National Center for Bioinformatics, Quaid-i-Azam University, 45320 Islamabad, Pakistan.
J Chem Inf Model. 2020 Mar 23;60(3):1892-1909. doi: 10.1021/acs.jcim.0c00008. Epub 2020 Feb 7.
Myocyte enhancer factor 2 (MEF2; MEF2A-MEF2D) transcription factors regulate gene expression in a variety of developmental processes by binding to AT-rich DNA motifs via highly conserved N-terminal extensions known as MADS-box and MEF2 domains. Despite the fact that MEF2 proteins exhibit high similarity at their N-terminal regions and share a common consensus DNA binding motif, their functional preferences may vary significantly in the adjacent regions to the DNA binding core segment. The current study delineates the conformational paradigm, clustered recognition, and comparative DNA binding preferences for MEF2A and MEF2B-specific MADS-box/MEF2 domains at the YTA(A/T)4TAR consensus motif. In both MEF2A and MEF2B proteins, α1-helix plays a crucial role through acquiring more flexibility by attaining loop conformation. In comparison to apo-MEF2, an outward disposition of the distal portion of α1-helix and movement of its proximal part to β1 allows synergistic repositioning of the α1-α2 linker, C-terminal region, and MEF2 domain, resulting in the formation of a hydrophobic groove for DNA binding. In both instances, conformational switching of the helical content is the main contributing factor while preserving the overall β-topology to maintain the inside-out conformation of subdivided α1-helix flip. Multivariate statistical analysis reveals that MEF2B obscures less accessible conformational space for DNA binding as compared to the MEF2A-DNA complex. The presence of similar structural requirements and conserved residues including Arg10, Phe21, and Arg24 in accentuating the MEF2-specific DNA recognition mechanism led us to perform structure-based virtual screening for isolating novel inhibitors that are able to target MEF2-DNA binding regions. The top hits (acetamide, benzamide, carboxamide, and enamide) obtained through preliminary assay were scrutinized to binding potential analysis at the MEF2-DNA binding groove, energy values, absorption, distribution, toxicity, and Lipinski's rule of five assessments. Based on these findings, we propose valuable active drug-like molecules for selective applications against MEF2A and MEF2B. The current study may help in uncovering the atomistic-level mechanistic DNA binding patterns of MEF2 proteins, and data may be valuable in devising effective therapeutic strategies for MEF2-associated disorders.

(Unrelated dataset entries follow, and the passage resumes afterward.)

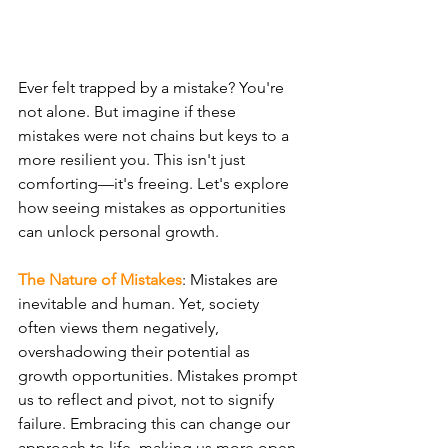
Ever felt trapped by a mistake? You're 
not alone. But imagine if these 
mistakes were not chains but keys to a 
more resilient you. This isn't just 
comforting—it's freeing. Let's explore 
how seeing mistakes as opportunities 
can unlock personal growth.
The Nature of Mistakes
: Mistakes are 
inevitable and human. Yet, society 
often views them negatively, 
overshadowing their potential as 
growth opportunities. Mistakes prompt 
us to reflect and pivot, not to signify 
failure. Embracing this can change our 
approach to life, making us more open 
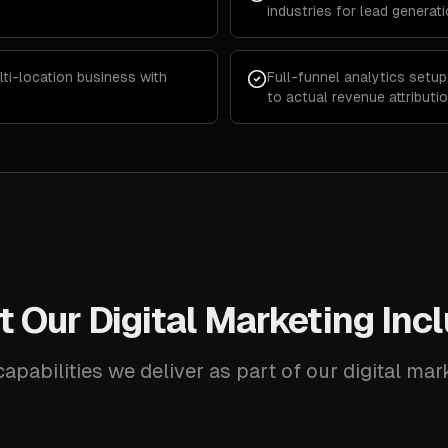
industries for lead generat
lti-location business with
Full-funnel analytics setu
to actual revenue attributi
 Our Digital Marketing Inc
apabilities we deliver as part of our digital mar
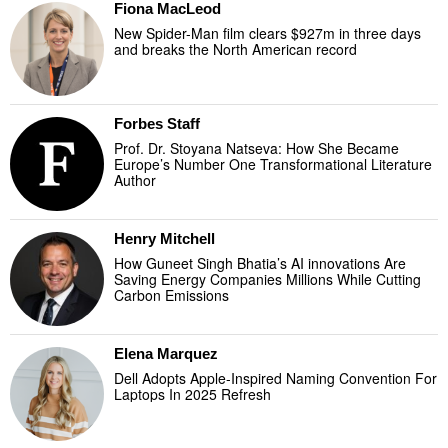
Fiona MacLeod
New Spider-Man film clears $927m in three days
and breaks the North American record
Forbes Staff
Prof. Dr. Stoyana Natseva: How She Became
Europe’s Number One Transformational Literature
Author
Henry Mitchell
How Guneet Singh Bhatia’s AI innovations Are
Saving Energy Companies Millions While Cutting
Carbon Emissions
Elena Marquez
Dell Adopts Apple-Inspired Naming Convention For
Laptops In 2025 Refresh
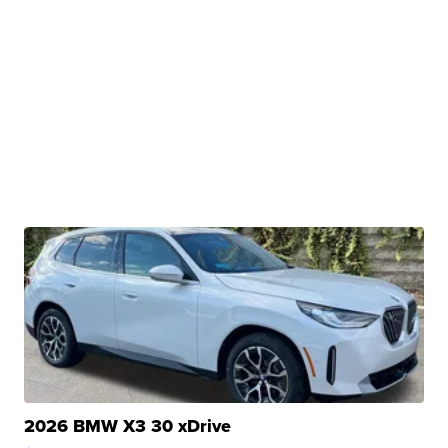
2026 BMW X3 30 xDrive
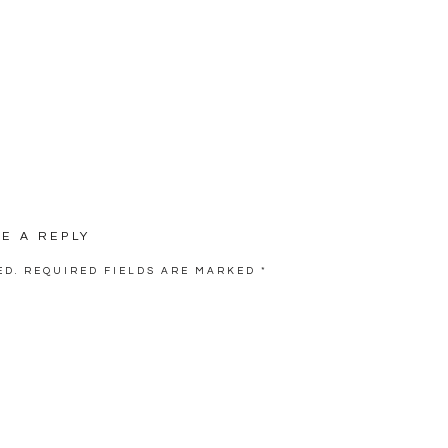
VE A REPLY
ED.
REQUIRED FIELDS ARE MARKED
*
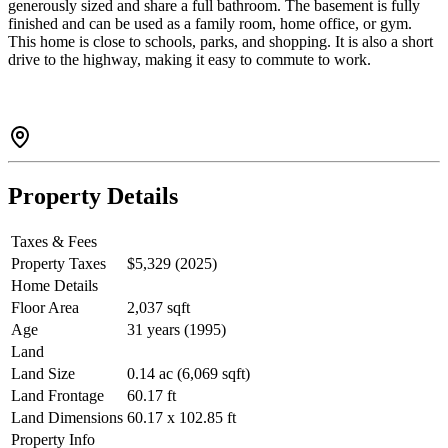
generously sized and share a full bathroom. The basement is fully
finished and can be used as a family room, home office, or gym.
This home is close to schools, parks, and shopping. It is also a short
drive to the highway, making it easy to commute to work.
Property Details
Taxes & Fees
Property Taxes
$5,329 (2025)
Home Details
Floor Area
2,037 sqft
Age
31 years (1995)
Land
Land Size
0.14 ac (6,069 sqft)
Land Frontage
60.17 ft
Land Dimensions
60.17 x 102.85 ft
Property Info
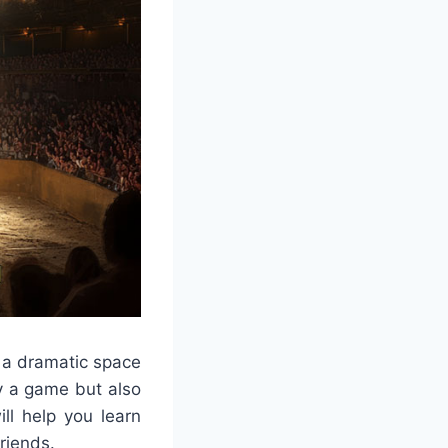
n a dramatic space
ly a game but also
ll help you learn
friends.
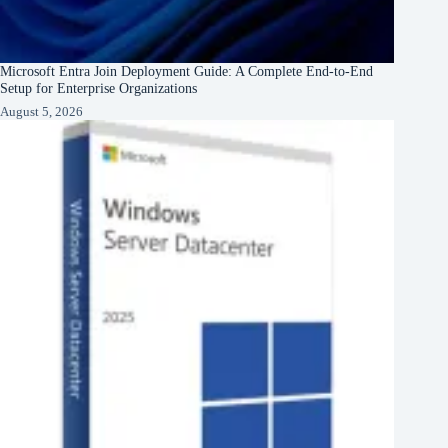
Microsoft Entra Join Deployment Guide: A Complete End-to-End
Setup for Enterprise Organizations
August 5, 2026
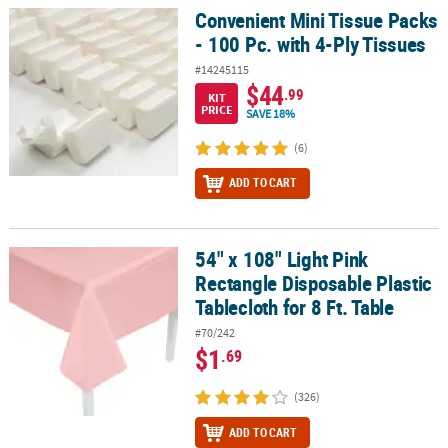
Convenient Mini Tissue Packs
Convenient Mini Tissue Packs - 100 Pc. with 4-Ply Tissues
- 100 Pc. with 4-Ply Tissues
#14245115
$44
.99
KIT
PRICE
SAVE 18%
(6)
ADD TO CART
54" x 108" Light Pink
54" x 108" Light Pink Rectangle Disposable Plastic Tablecloth for 8
Rectangle Disposable Plastic
Tablecloth for 8 Ft. Table
#70/242
$1
.69
(326)
ADD TO CART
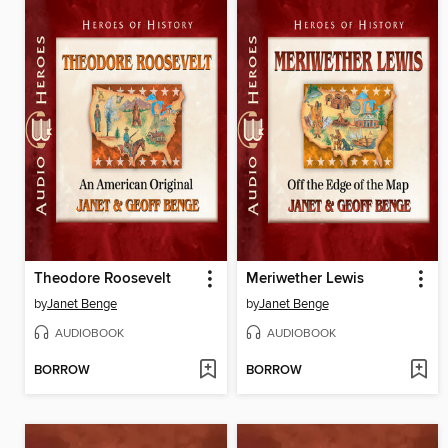
Theodore Roosevelt
Meriwether Lewis
by
Janet Benge
by
Janet Benge
AUDIOBOOK
AUDIOBOOK
BORROW
BORROW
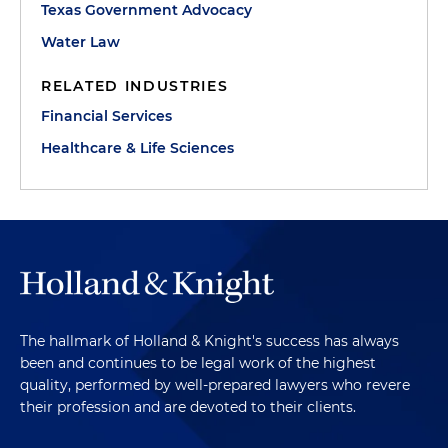
Texas Government Advocacy
Water Law
RELATED INDUSTRIES
Financial Services
Healthcare & Life Sciences
The hallmark of Holland & Knight's success has always
been and continues to be legal work of the highest
quality, performed by well-prepared lawyers who revere
their profession and are devoted to their clients.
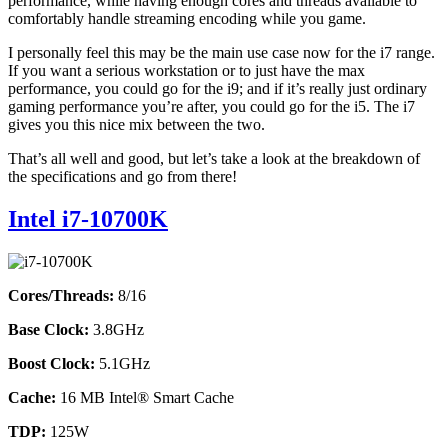
performance, while having enough cores and threads available to
comfortably handle streaming encoding while you game.
I personally feel this may be the main use case now for the i7 range.
If you want a serious workstation or to just have the max
performance, you could go for the i9; and if it’s really just ordinary
gaming performance you’re after, you could go for the i5. The i7
gives you this nice mix between the two.
That’s all well and good, but let’s take a look at the breakdown of
the specifications and go from there!
Intel i7-10700K
Cores/Threads:
8/16
Base Clock:
3.8GHz
Boost Clock:
5.1GHz
Cache:
16 MB Intel® Smart Cache
TDP:
125W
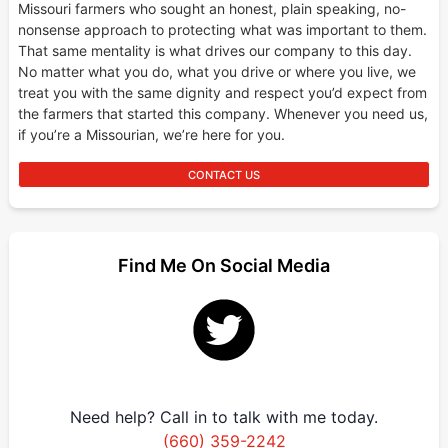
Missouri farmers who sought an honest, plain speaking, no-
nonsense approach to protecting what was important to them.
That same mentality is what drives our company to this day.
No matter what you do, what you drive or where you live, we
treat you with the same dignity and respect you’d expect from
the farmers that started this company. Whenever you need us,
if you’re a Missourian, we’re here for you.
CONTACT US
Find Me On Social Media
Need help? Call in to talk with me today.
(660) 359-2242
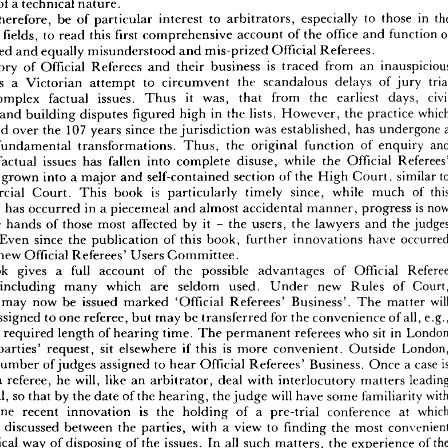
of 
a 
technical 
nature.
ression 
of 
litigants. 
Yet 
today 
they 
steer 
parallel 
courses, 
both 
set 
towards 
the 
goal 
therefore, 
be 
of 
particular 
interest 
to 
arbitrators, 
especially 
to 
those 
in 
ater 
efficiency 
and 
better 
service 
to 
those 
involved 
in 
commercial 
disputes, 
ction 
fields, 
to 
read 
this 
first 
comprehensive 
account 
of 
the 
office 
and 
function 
larly 
of 
a 
technical 
nature.
mis-named 
and 
equally 
misunderstood 
and 
mis-prized 
Official 
Referees.
will, 
therefore, 
be 
of 
particular 
interest 
to 
arbitrators, 
especially 
to 
those 
in 
the 
ction 
fields, 
to 
read 
this 
first 
comprehensive 
account 
of 
the 
office 
and 
function 
of 
history 
of 
Official 
Referees 
and 
their 
business 
is 
traced 
from 
an 
s-named 
and 
equally 
misunderstood 
and 
mis-prized 
Official 
Referees.
as 
a 
Victorian 
attempt 
to 
circumvent 
the 
scandalous 
delays 
of 
jury 
e 
history 
of 
Official 
Referees 
and 
their 
business 
is 
traced 
from 
an 
inauspicious 
complex 
factual 
issues. 
Thus 
it 
was, 
that 
from 
the 
earliest 
days, 
ing 
as 
a 
Victorian 
attempt 
to 
circumvent 
the 
scandalous 
delays 
of 
jury 
trial 
and 
building 
disputes 
figured 
high 
in 
the 
lists. 
However, 
the 
practice 
ing 
complex 
factual 
issues. 
Thus 
it 
was, 
that 
from 
the 
earliest 
days, 
civil 
developed 
over 
the 
107 
years 
since 
the 
jurisdiction 
was 
established, 
has 
undergone 
ering 
and 
building 
disputes 
figured 
high 
in 
the 
lists. 
However, 
the 
practice 
which 
veloped 
over 
the 
107 
years 
since 
the 
jurisdiction 
was 
established, 
has 
undergone 
a 
fundamental 
transformations. 
Thus, 
the 
original 
function 
of 
enquiry 
r 
of 
fundamental 
transformations. 
Thus, 
the 
original 
function 
of 
enquiry 
and 
factual 
issues 
has 
fallen 
into 
complete 
disuse, 
while 
the 
Official 
into 
factual 
issues 
has 
fallen 
into 
complete 
disuse, 
while 
the 
Official 
Referees' 
e 
grown 
into 
a 
major 
and 
self-contained 
section 
of 
the 
High 
Court, 
similar 
s 
have 
grown 
into 
a  
major 
and 
self-contained 
section 
of 
the 
High 
Court, 
similar 
to 
Commercial 
Court. 
This 
book 
is 
particularly 
timely 
since, 
while 
much 
of 
mmercial 
Court. 
This 
book 
is 
particularly 
timely 
since, 
while 
much 
of 
this 
development 
has 
occurred 
in 
a 
piecemeal 
and 
almost 
accidental 
manner, 
progress 
is 
pment 
has 
occurred 
in 
a  
piecemeal 
and 
almost 
accidental 
manner, 
progress 
is  
now 
in 
the 
hands 
of 
those 
most 
affected 
by 
it  
-  
the 
users, 
the 
lawyers 
and 
the 
judges 
the 
hands 
of 
those 
most 
affected 
by 
it 
- 
the 
users, 
the 
lawyers 
and 
the 
lves. 
Even 
since 
the 
publication 
of 
this 
book, 
further 
innovations 
have 
occurred 
Even 
since 
the 
publication 
of 
this 
book, 
further 
innovations 
have 
h 
the 
new 
Official 
Referees' 
Users 
Committee.
new 
Official 
Referees' 
Users 
Committee.
e 
book 
gives 
a 
full 
account 
of 
the 
possible 
advantages 
of 
Official 
Referee 
book 
gives 
a 
full 
account 
of 
the 
possible 
advantages 
of 
Official 
ure, 
including 
many 
which 
are 
seldom 
used. 
Under 
new 
Rules 
of 
Court, 
including 
many 
which 
are 
seldom 
used. 
Under 
new 
Rules 
of 
dings 
may 
now 
be 
issued 
marked 
'Official 
Referees' 
Business'. 
The 
matter 
will 
y 
be 
assigned 
to 
one 
referee, 
but 
may 
be 
transferred 
for 
the 
convenience 
of 
all, 
e.g., 
may 
now 
be 
issued 
marked 
'Official 
Referees' 
Business'. 
The 
matter 
re 
the 
required 
length 
of 
hearing 
time. 
The 
permanent 
referees 
who 
sit 
in 
London 
assigned 
to 
one 
referee, 
but 
may 
be 
transferred 
for 
the 
convenience 
of 
all, 
t 
the 
parties' 
request, 
sit 
elsewhere 
if  this 
is 
more 
convenient. 
Outside 
London, 
the 
required 
length 
of 
hearing 
time. 
The 
permanent 
referees 
who 
sit 
in 
re 
a  
number 
of 
judges 
assigned 
to 
hear 
Official 
Referees' 
Business. 
Once 
a  
case 
is 
parties' 
request, 
sit 
elsewhere 
if 
this 
is 
more 
convenient. 
Outside 
ed 
to 
a  
referee, 
he 
will, 
like 
an 
arbitrator, 
deal 
with 
interlocutory 
matters 
leading 
number 
of 
judges 
assigned 
to 
hear 
Official 
Referees' 
Business. 
Once 
a 
case 
he 
trial, 
so 
that 
by 
the 
date 
of 
the 
hearing, 
the 
judge 
will 
have 
some 
familiarity 
with 
a 
referee, 
he 
will, 
like 
an 
arbitrator, 
deal 
with 
interlocutory 
matters 
se. 
One 
recent 
innovation 
is 
the 
holding 
of 
a 
pre-trial 
conference 
at 
which 
ure 
is 
discussed 
between 
the 
parties, 
with 
a  
view 
to 
finding 
the 
most 
convenient 
trial, 
so 
that 
by 
the 
date 
of 
the 
hearing, 
the 
judge 
will 
have 
some 
familiarity 
onomical 
way 
of 
disposing 
of 
the 
issues. 
In 
all 
such 
matters, 
the 
experience 
of 
the 
One 
recent 
innovation 
is 
the 
holding 
of 
a 
pre-trial 
conference 
at 
s 
is 
available 
to 
assist 
the 
parties 
and 
to 
save 
time 
and 
cost. 
An 
Official 
Referee 
is 
discussed 
between 
the 
parties, 
with 
a 
view 
to 
finding 
the 
most 
lso 
sit 
as 
an 
arbitrator 
when, 
in 
addition 
to 
his 
expertise, 
the 
whole 
of 
the 
court 
economical 
way 
of 
disposing 
of 
the 
issues. 
In 
all 
such 
matters, 
the 
experience 
of 
es, 
including 
the 
judge, 
can 
be 
made 
available 
for 
a  
fee 
of 
£20.00. 
It 
is 
perhaps 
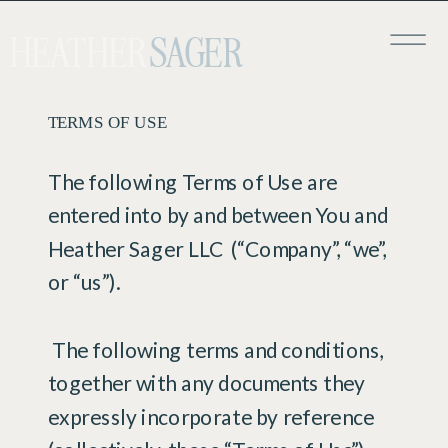
HEATHER
SAGER
TERMS OF USE
​The following Terms of Use are
entered into by and between You and
Heather Sager LLC (“Company”, “we”,
or “us”).
The following terms and conditions,
together with any documents they
expressly incorporate by reference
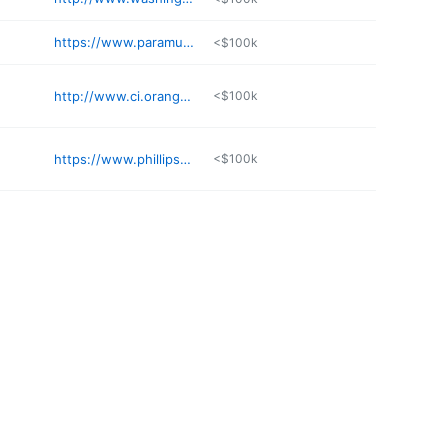
https://www.paramusborough.org
<$100k
http://www.ci.orange.nj.us/welcome.html
<$100k
https://www.phillipsburgnj.org
<$100k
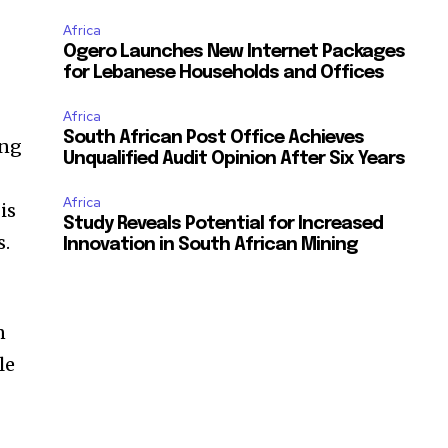
Africa
Ogero Launches New Internet Packages
for Lebanese Households and Offices
Africa
South African Post Office Achieves
ing
Unqualified Audit Opinion After Six Years
Africa
is
Study Reveals Potential for Increased
s.
Innovation in South African Mining
n
le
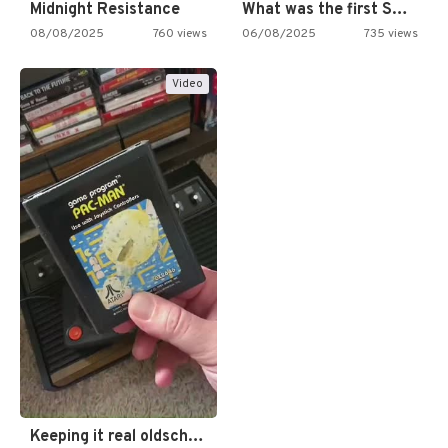
Midnight Resistance
What was the first SNES…
08/08/2025
760 views
06/08/2025
735 views
Video
Keeping it real oldschool tonight!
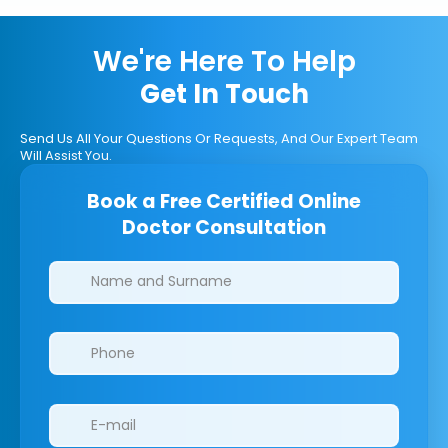
We're Here To Help
Get In Touch
Send Us All Your Questions Or Requests, And Our Expert Team
Will Assist You.
Book a Free Certified Online
Doctor Consultation
Clinics/branches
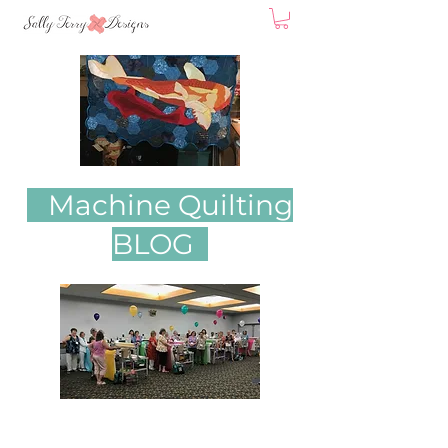
Machine Quilting
BLOG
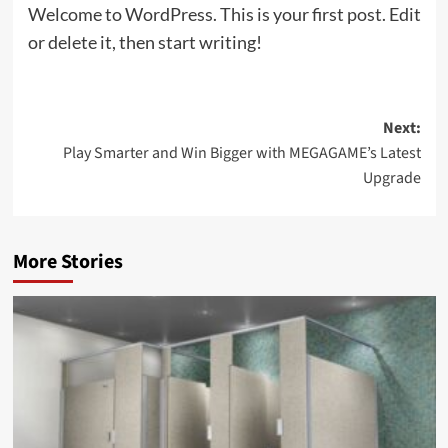
Welcome to WordPress. This is your first post. Edit
or delete it, then start writing!
Post
Next:
Play Smarter and Win Bigger with MEGAGAME’s Latest
navigation
Upgrade
More Stories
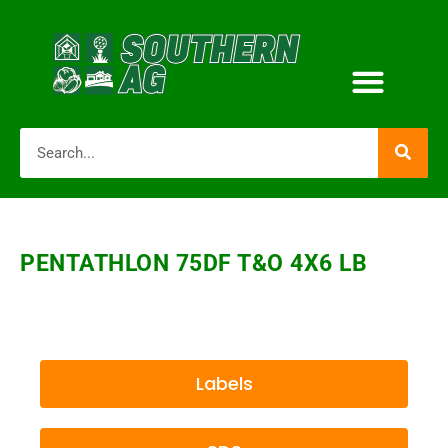
PENTATHLON 75DF T&O 4X6 LB
Labels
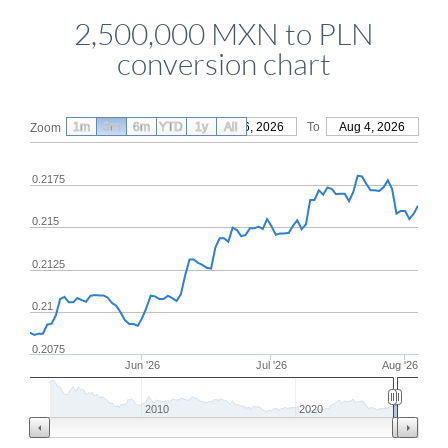
2,500,000 MXN to PLN
conversion chart
1m
3m
6m
YTD
From
1y
May 6, 2026
All
To
Aug 4, 2026
Zoom
0.2175
0.215
0.2125
0.21
0.2075
Jun '26
Jul '26
Aug '26
2010
2020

肌细胞增强因子 2(MEF2;MEF2A-MEF2D)转录因子通过结合富含 AT 的 DNA 基序,通过高度保守的 N 端延伸(称为 MADS 盒和 MEF2 结构域)调节各种发育过程中的基因表达。尽管 MEF2 蛋白在其 N 端区域表现出高度相似性,并共享常见的共识 DNA 结合基序,但它们在 DNA 结合核心片段的相邻区域的功能偏好可能有很大差异。本研究描绘了 MEF2A 和 MEF2B 特异性 MADS 盒/MEF2 结构域在 YTA(A/T)4TAR 共识基序上的构象范例、聚类识别和比较 DNA 结合偏好。在 MEF2A 和 MEF2B 蛋白中,α1-螺旋通过获得更多的灵活性来达到环构象,从而发挥关键作用。与 apo-MEF2 相比,α1-螺旋的远端部分向外排列,其近端部分向β1移动,从而协同重新定位α1-α2 接头、C 端区域和 MEF2 结构域,形成 DNA 结合的疏水性凹槽。在这两种情况下,螺旋含量的构象转换是主要贡献因素,同时保持整体β拓扑结构以维持细分α1-螺旋翻转的内外翻转构象。多元统计分析表明,与 MEF2A-DNA 复合物相比,MEF2B 掩盖了较少可及的 DNA 结合构象空间。相似的结构要求和保守残基(包括 Arg10、Phe21 和 Arg24)的存在,强调了 MEF2 特异性 DNA 识别机制,使我们能够进行基于结构的虚拟筛选,以分离能够靶向 MEF2-DNA 结合区域的新型抑制剂。通过初步测定获得的顶级命中(乙酰胺、苯甲酰胺、羧酰胺和烯酰胺)通过结合潜力分析在 MEF2-DNA 结合槽、能量值、吸收、分布、毒性和 Lipinski 的五规则评估进行了详细检查。基于这些发现,我们提出了有价值的活性药物样分子,用于针对 MEF2A 和 MEF2B 的选择性应用。本研究可能有助于揭示 MEF2 蛋白的原子水平机械 DNA 结合模式,并且数据可能有助于设计针对 MEF2 相关疾病的有效治疗策略。